1874 - The first Arbor Day was celebrated, in Nebraska City; a holiday designed to honour trees, its importance - like them - ought to be growing with each passing year. Yet with up to a quarter of urban tree cover at risk due to real estate development, and an ongoing soil erosion issue which threatens ground water levels in both rural and urban settings, promising an increase in drought - and let's not forget the wholesale destruction of rain forests in South America (due to cutting) and North America (due to the mountain pine beetle)! - each successive Arbor Day promises to be a hotter, drier, nastier one than any of those that came before.
1919 - Mexican Revolution leader Emiliano Zapata was ambushed and shot dead by government forces in Morelos.
1941 - Europe's Axis Powers established the Independent State of Croatia from occupied Yugoslavia, with Ante Pavelić's Ustase fascist insurgents in power.

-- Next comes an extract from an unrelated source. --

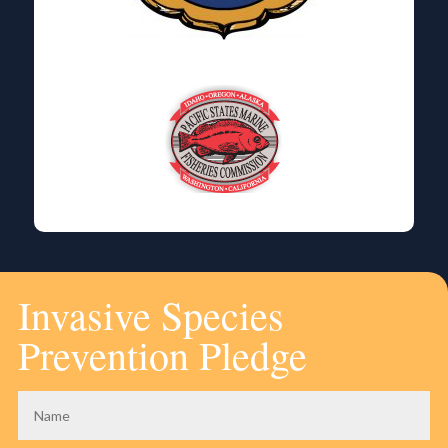
Invasive Species
Prevention Pledge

1944 - Rudolf Vrba and Alfred Wetzler escaped from Birkenau dressed in Dutch clothing; once safely across the Polish-Slovakian border they dictated a 32-page dossier - now known as the Vrba-Wetzler Report and published by Dr Oscar Krasniansky - which became the first-ever first-hand account of the goings-on inside a Nazi death camp.
1953 - Warner Bros premiered House of Wax - the first 3-D film to be accompanied by sterephonic sound; the film starred Vincent Price and Carolyn Jones (the future Morticia Addams).
1968 - The TEV Wahine - a ferry connecting Lyttelton to Wellington across Cook Strait in New Zealand - foundered on Barrett Reef and capsized at Steeple Rock near the entrance to Wellington Harbour; of the 610 passengers and 123 crew on board, 53 people lost their lives.
1970 - Paul McCartney announced the break up of The Beatles, a week before the release of his debut solo album McCartney.
1972 - 20 days after he was kidnapped in Buenos Aires, Paraguayan businessman Oberdan Sallustro was executed by communist guerrillas from the Ejército Revolucionario del Pueblo.
1991 - The Italian ferry Moby Prince collided with an oil tanker in dense fog off Livorno, killing 140.